The analysis of the interviews revealed several forms of resistance that hinder the implementation of many DE projects, with a particular focus on those involving school-based stakeholders. In addition, some organizational difficulties were noted. The following sections present these findings, starting with the broader cultural and societal resistances perceived by the facilitators, and subsequently moving to more specific challenges encountered among children, parents, schools, and teachers.
3.3.1 Benefits and Challenges for Children and Adolescents
Through DE programs implemented in nursery and primary schools, the notion of violent death—often absorbed by children through media representations—is gradually replaced by the idea of death as a natural event, occurring through illness or old age. Children are offered a more realistic understanding of death, which includes not only the loss of loved ones but also the enduring presence of their memory. Emotional bonds with the deceased are portrayed as continuing beyond physical death, surviving through remembrance and shared stories. As Arianna explained:
“Preventive means preparing children, in a calm and safe setting, to see that death exists — because that’s really the heart of the project. […] The goal is to help them understand that the bond of affection is not broken… because for young children, their greatest fear—both conscious and unconscious—is abandonment.”
Moreover, DE projects foster an enhanced ability to express emotions, which becomes an essential skill when addressing difficult topics across many areas of life. Margherita noted:
“What really helped was creating a space for sharing. Many aspects of these children’s lives emerged—things they didn’t know about each other, even though they’d known each other for years. Building a space where they get to know one another, feel safe, feel a sense of closeness and trust—that was invaluable.”
The interviews also suggested that older students, particularly adolescents, tended to respond with greater initial skepticism or critical distance. However, once this initial resistance was overcome, their engagement often became a source of deeper reflection and enrichment. Gaia described the difference she perceived between younger children and adolescents, and the importance of tailoring activities to developmental stages:
“Children are generally less critical than adolescents, who make it more challenging. With adolescents it’s harder to keep them engaged—though it’s also more enriching, because they bring more complex reflections. Children, at least the ones I’ve worked with, approach the topic more openly. I didn’t find fear or avoidance among them—if anything, they showed more courage than the adolescents, and definitely more than the adults.”
In a few rare cases, facilitators encountered agitation or distress among children and adolescents during the sessions, often linked to unresolved bereavements in their families or personal histories.

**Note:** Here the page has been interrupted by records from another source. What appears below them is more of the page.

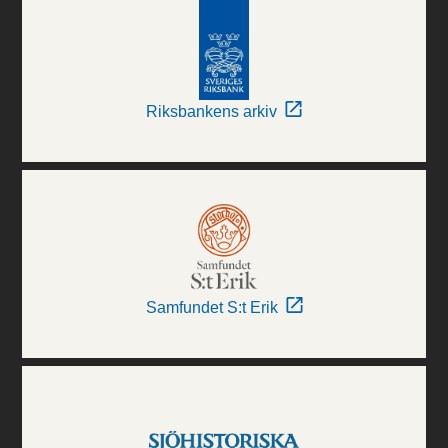
Riksbankens arkiv
Samfundet S:t Erik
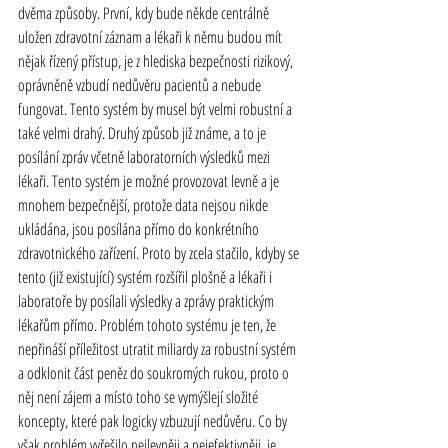
dvěma způsoby. První, kdy bude někde centrálně 
uložen zdravotní záznam a lékaři k němu budou mít 
nějak řízený přístup, je z hlediska bezpečnosti rizikový, 
oprávněně vzbudí nedůvěru pacientů a nebude 
fungovat. Tento systém by musel být velmi robustní a 
také velmi drahý. Druhý způsob již známe, a to je 
posílání zpráv včetně laboratorních výsledků mezi 
lékaři. Tento systém je možné provozovat levně a je 
mnohem bezpečnější, protože data nejsou nikde 
ukládána, jsou posílána přímo do konkrétního 
zdravotnického zařízení. Proto by zcela stačilo, kdyby se 
tento (již existující) systém rozšířil plošně a lékaři i 
laboratoře by posílali výsledky a zprávy praktickým 
lékařům přímo. Problém tohoto systému je ten, že 
nepřináší příležitost utratit miliardy za robustní systém 
a odklonit část peněz do soukromých rukou, proto o 
něj není zájem a místo toho se vymýšlejí složité 
koncepty, které pak logicky vzbuzují nedůvěru. Co by 
však problém vyřešilo nejlevněji a nejefektivněji, je, 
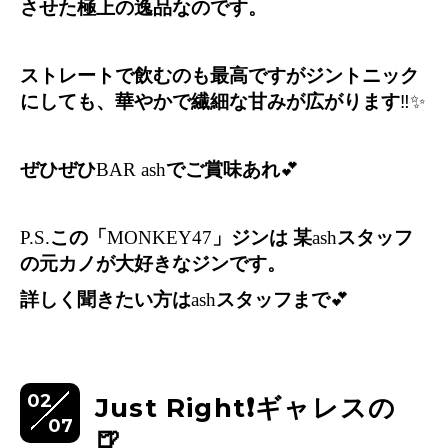
させた極上の逸品なのです。
ストレートで飲むのも最高ですがジントニック
にしても、華やかで繊細な甘みが広がります
‼️✨
ぜひぜひ
BAR ash
でご賞味あれ
💕
P.S.
この「
MONKEY47
」ジンは
某
ash
スタッフ
の元カノが大好きなジンです。
詳しく聞きたい方は
ash
スタッフまで
💕
02
Just Right❗️ギャレスの
07
🍺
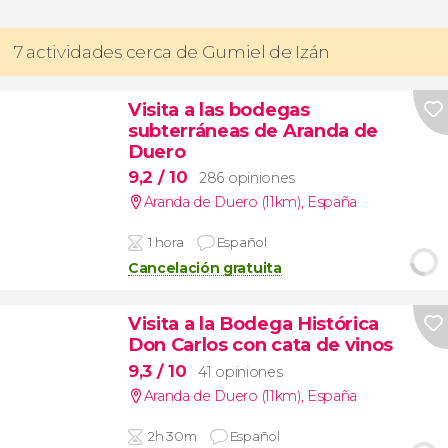
7 actividades cerca de Gumiel de Izán
Visita a las bodegas
subterráneas de Aranda de
Duero
9,2
/ 10
286 opiniones
Aranda de Duero (11km)
,
España
1 hora
Español
Cancelación gratuita
Visita a la Bodega Histórica
Don Carlos con cata de vinos
9,3
/ 10
41 opiniones
Aranda de Duero (11km)
,
España
2h 30m
Español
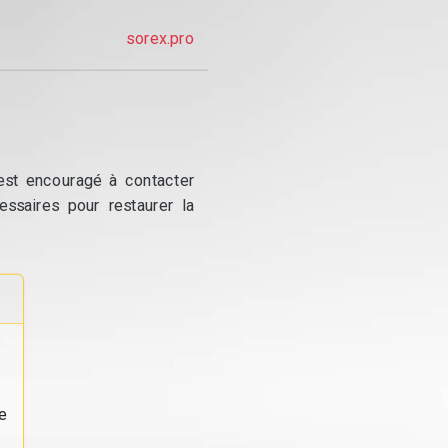
sorex.pro
 est encouragé à contacter
essaires pour restaurer la
e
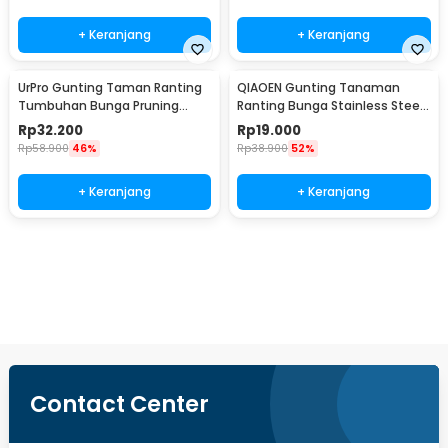
+ Keranjang
+ Keranjang
UrPro Gunting Taman Ranting
QIAOEN Gunting Tanaman
Tumbuhan Bunga Pruning
Ranting Bunga Stainless Steel
Scissors 25mm - SK5
Pruning Scissors - SK-6
Rp
32.200
Rp
19.000
Rp
58.900
46%
Rp
38.900
52%
+ Keranjang
+ Keranjang
Beli Sekarang
Contact Center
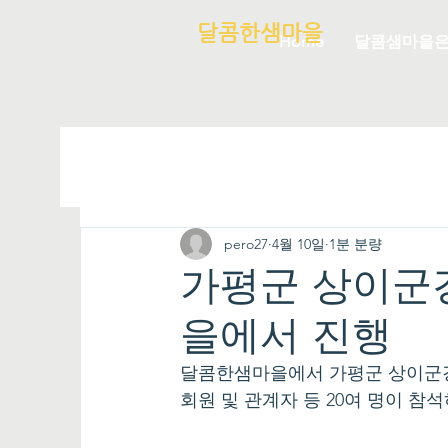
달콤한샘마을
Home
달콤샘마을
pero27
4월 10일
1분 분량
가평군 상이군
을에서 진행
달콤한샘마을에서 가평군 상이군경
회원 및 관계자 등 20여 명이 참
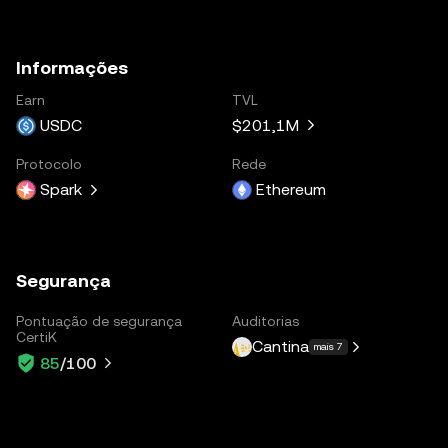
Informações
Earn
TVL
USDC
$201,1M
Protocolo
Rede
Spark
Ethereum
Segurança
Pontuação de segurança
Auditorias
CertiK
Cantina
mais 7
85
/100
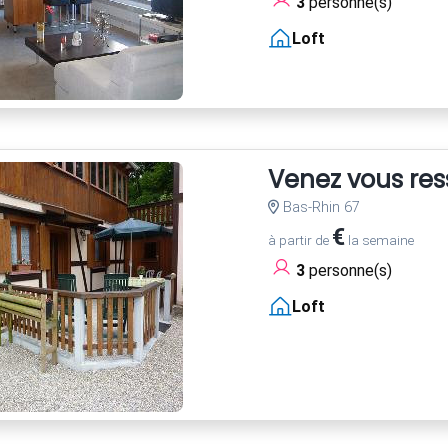
3
personne(s)
Loft
Venez vous res
Bas-Rhin 67
€
à partir de
la semaine
3
personne(s)
Loft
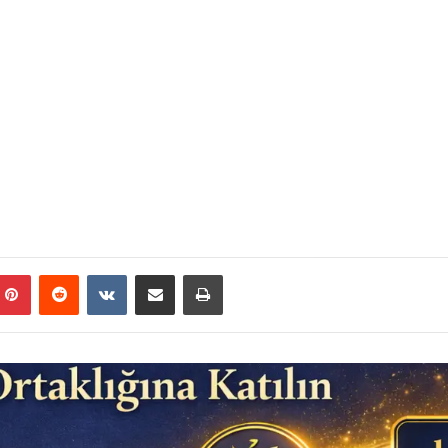
mblr
Pinterest
Reddit
VKontakte
E-Posta ile paylaş
Yazdır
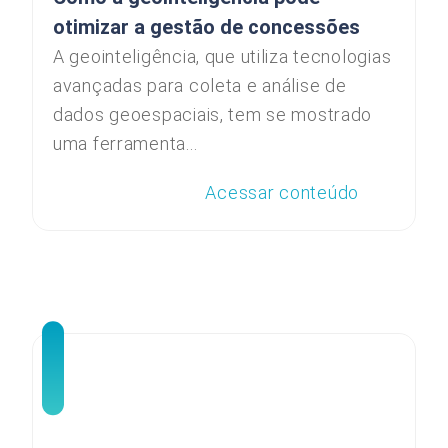
otimizar a gestão de concessões
A geointeligência, que utiliza tecnologias
avançadas para coleta e análise de
dados geoespaciais, tem se mostrado
uma ferramenta...
Acessar conteúdo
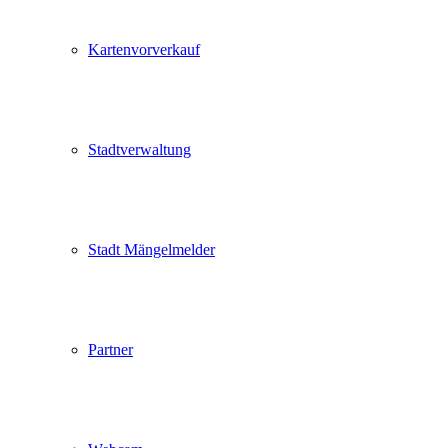
Kartenvorverkauf
Stadtverwaltung
Stadt Mängelmelder
Partner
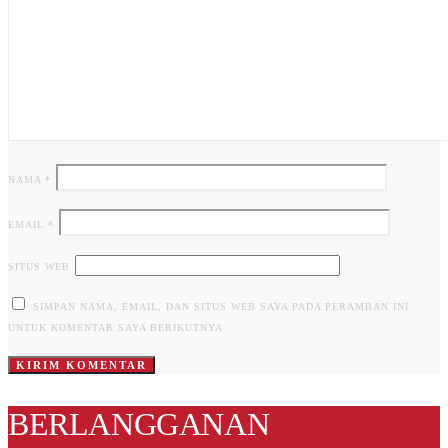
NAMA
*
EMAIL
*
SITUS WEB
SIMPAN NAMA, EMAIL, DAN SITUS WEB SAYA PADA PERAMBAN INI
UNTUK KOMENTAR SAYA BERIKUTNYA.
BERLANGGANAN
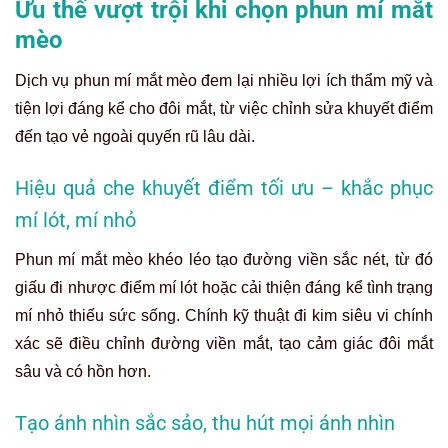
Ưu thế vượt trội khi chọn phun mí mắt
mèo
Dịch vụ phun mí mắt mèo đem lại nhiều lợi ích thẩm mỹ và
tiện lợi đáng kể cho đôi mắt, từ việc chỉnh sửa khuyết điểm
đến tạo vẻ ngoài quyến rũ lâu dài.
Hiệu quả che khuyết điểm tối ưu – khắc phục
mí lót, mí nhỏ
Phun mí mắt mèo khéo léo tạo đường viền sắc nét, từ đó
giấu đi nhược điểm mí lót hoặc cải thiện đáng kể tình trạng
mí nhỏ thiếu sức sống. Chính kỹ thuật đi kim siêu vi chính
xác sẽ điều chỉnh đường viền mắt, tạo cảm giác đôi mắt
sâu và có hồn hơn.
Tạo ánh nhìn sắc sảo, thu hút mọi ánh nhìn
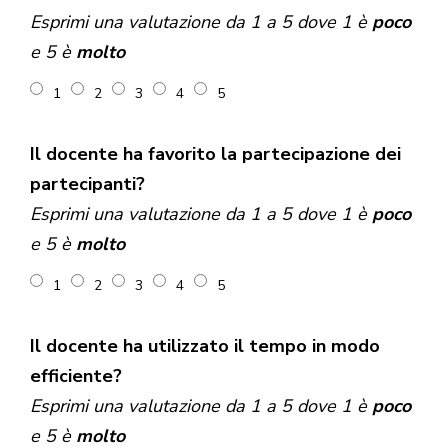
Esprimi una valutazione da 1 a 5 dove 1 è
poco
e 5 è
molto
1
2
3
4
5
Il docente ha favorito la partecipazione dei
partecipanti?
Esprimi una valutazione da 1 a 5 dove 1 è
poco
e 5 è
molto
1
2
3
4
5
Il docente ha utilizzato il tempo in modo
efficiente?
Esprimi una valutazione da 1 a 5 dove 1 è
poco
e 5 è
molto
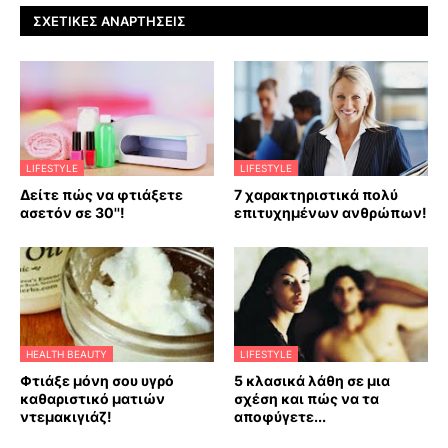
ΣΧΕΤΙΚΈΣ ΑΝΑΡΤΉΣΕΙΣ
LIFESTYLE
LIFESTYLE
Δείτε πώς να φτιάξετε
7 χαρακτηριστικά πολύ
ασετόν σε 30''!
επιτυχημένων ανθρώπων!
HEALTH BEAUTY
LIFESTYLE
Φτιάξε μόνη σου υγρό
5 κλασικά λάθη σε μια
καθαριστικό ματιών
σχέση και πώς να τα
ντεμακιγιάζ!
αποφύγετε...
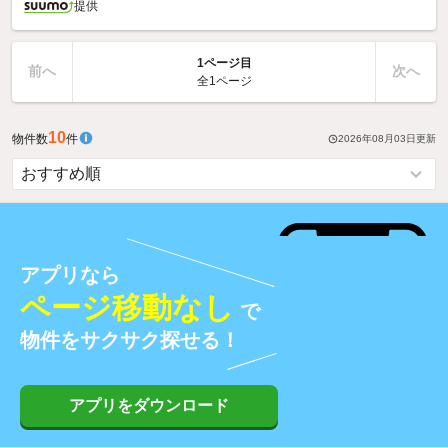
提供
1ページ目
前へ
次へ
全1ページ
10
物件数
件
2026年08月03日
更新
アプリなら
ページ移動なし
で
物件をサクサク探せる！
アプリをダウンロード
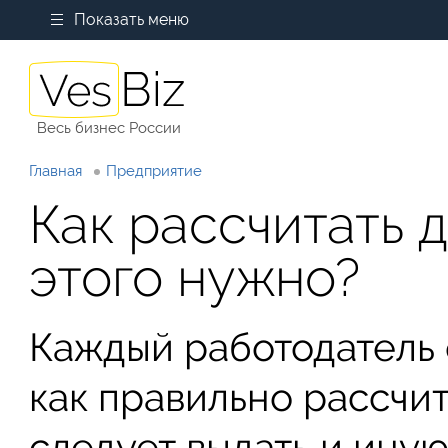
Показать меню
Весь бизнес России
Главная
Предприятие
Как рассчитать 
этого нужно?
Каждый работодатель 
как правильно рассчит
следует выдать и ину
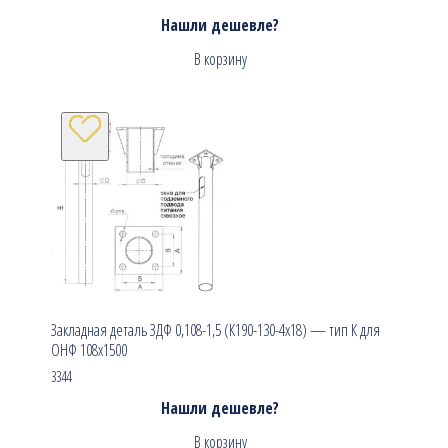
Нашли дешевле?
В корзину
Закладная деталь ЗДФ 0,108-1,5 (К190-130-4х18) — тип К для
ОНФ 108х1500
3344
Нашли дешевле?
В корзину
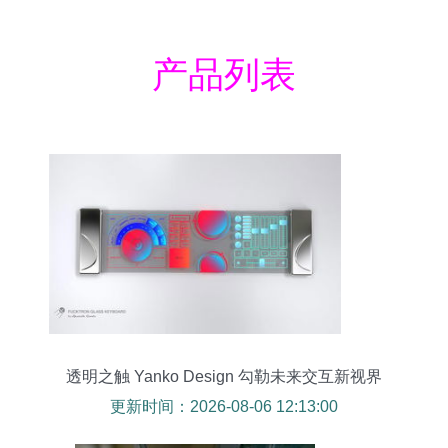
产品列表
透明之触 Yanko Design 勾勒未来交互新视界
更新时间：2026-08-06 12:13:00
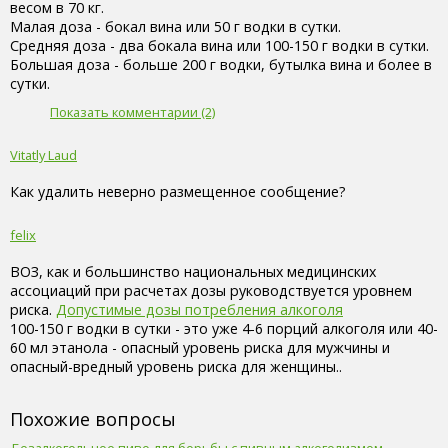
весом в 70 кг.
Малая доза - бокал вина или 50 г водки в сутки.
Средняя доза - два бокала вина или 100-150 г водки в сутки.
Большая доза - больше 200 г водки, бутылка вина и более в
сутки.
Показать комментарии (2)
Vitatly Laud
Как удалить неверно размещенное сообщение?
felix
ВОЗ, как и большинство национальных медицинских
ассоциаций при расчетах дозы руководствуется уровнем
риска.
Допустимые дозы потребления алкоголя
100-150 г водки в сутки - это уже 4-6 порций алкоголя или 40-
60 мл этанола - опасный уровень риска для мужчины и
опасный-вредный уровень риска для женщины..
Похожие вопросы
Безалкогольное пиво для борьбы с пивным алкоголизмом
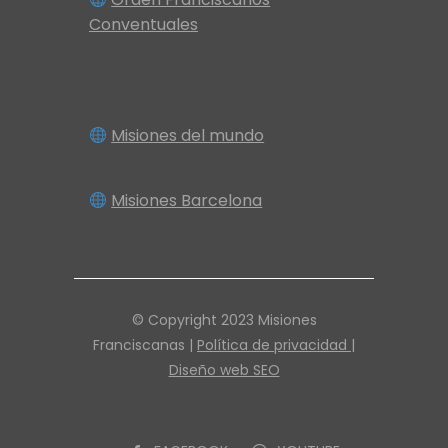
Conventuales
Misiones del mundo
Misiones Barcelona
© Copyright 2023 Misiones
Franciscanas |
Política de privacidad |
Diseño web SEO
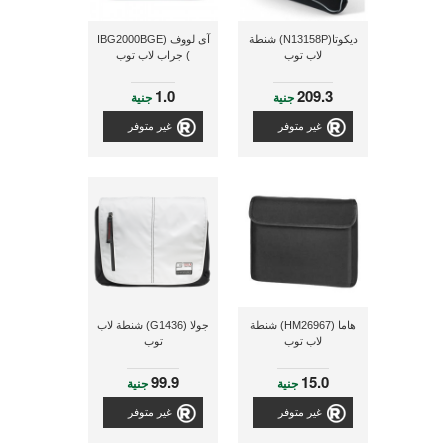
ديكوتا(N13158P) شنطة
آى لووف (IBG2000BGE
لاب توب
) جراب لاب توب
1.0
209.3
جنية
جنية
غير متوفر
غير متوفر
هاما (HM26967) شنطة
جولا (G1436) شنطة لاب
لاب توب
توب
99.9
15.0
جنية
جنية
غير متوفر
غير متوفر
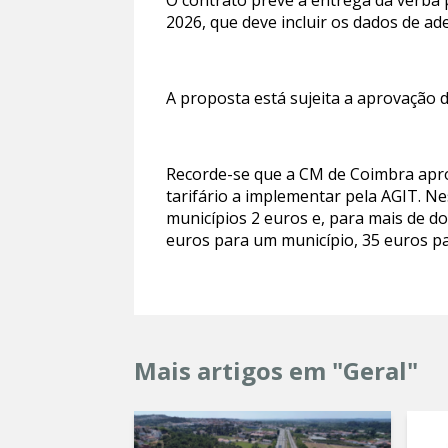
O contrato prevê a entrega da verba 
2026, que deve incluir os dados de ad
A proposta está sujeita a aprovação d
Recorde-se que a CM de Coimbra ap
tarifário a implementar pela AGIT. N
municípios 2 euros e, para mais de do
euros para um município, 35 euros par
Mais artigos em "Geral"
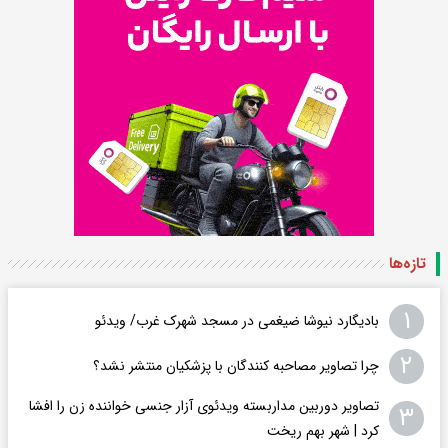
تازه‌ها
۱
بادیگارد نیوشا ضیغمی در مسجد شهرک غرب/ ویدئو
۲
چرا تصاویر مصاحبه کنندگان با پزشکیان منتشر نشد؟
تصاویر دوربین مداربسته ویدئوی آزار جنسی خواننده زن را افشا
۳
کرد | شهر بهم ریخت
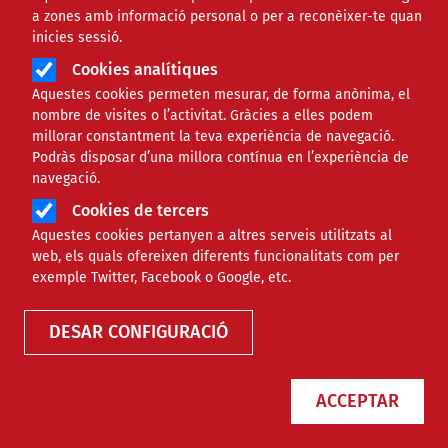
a zones amb informació personal o per a reconèixer-te quan
Àmbit de la notícia
JURÍDIC
inicies sessió.
Cookies analítiques
Ja està disponible
Aquestes cookies permeten mesurar, de forma anònima, el
nombre de visites o l’activitat. Gràcies a elles podem
Contractaciopublica.cat, la
millorar constantment la teva experiència de navegació.
Podràs disposar d’una millora contínua en l’experiència de
nova plataforma de serveis
navegació.
Cookies de tercers
de contractació pública
Aquestes cookies pertanyen a altres serveis utilitzats al
web, els quals ofereixen diferents funcionalitats com per
Comparteix
exemple Twitter, Facebook o Google, etc.
DESAR CONFIGURACIÓ
Compartir en altres xarxes socials
F
X
a
10/03/2023
ACCEPTAR
Entitat redactora
Suport Tercer Sector - Jurídic
c
Autor/a
Eugenia Ifer
e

Finally, another key challenge highlighted by the facilitators was the linguistic diversity present in contemporary classrooms, often composed of children from multiple cultural backgrounds. This posed a significant barrier to the delivery of Death Education activities. As Noemi explained:
“In the private school there were maybe two or three foreign children per class, so nothing like the percentages we see in state schools. There, up to eighty percent of the class can be foreign-born. So, the challenge becomes different—you have to work on language, on building shared understanding.”
3.3.2 Benefits and Resistance among Parents and Families
The interventions also foster collaboration between schools and families by involving parents in the activities, thereby allowing children to bring discussions about death and dying into the home. This helps break down the taboo and silence that often surround these topics. As Aurora explained:
“The children really enjoyed this school–family connection, because schools don’t always ask for such close collaboration. Bringing something from home, asking their mum questions, saying ‘my mum told me this, and now I’m sharing it at school’… all of that carried a lot of important goals along the way.”
Beyond matters directly related to death, participants reported that DE initiatives helped open dialogue about difficult subjects and encouraged the expression of emotions often repressed in daily life. As Michela and Irma noted:
“The fact that the children could ask their parents directly how they experienced the pandemic — that was really important.”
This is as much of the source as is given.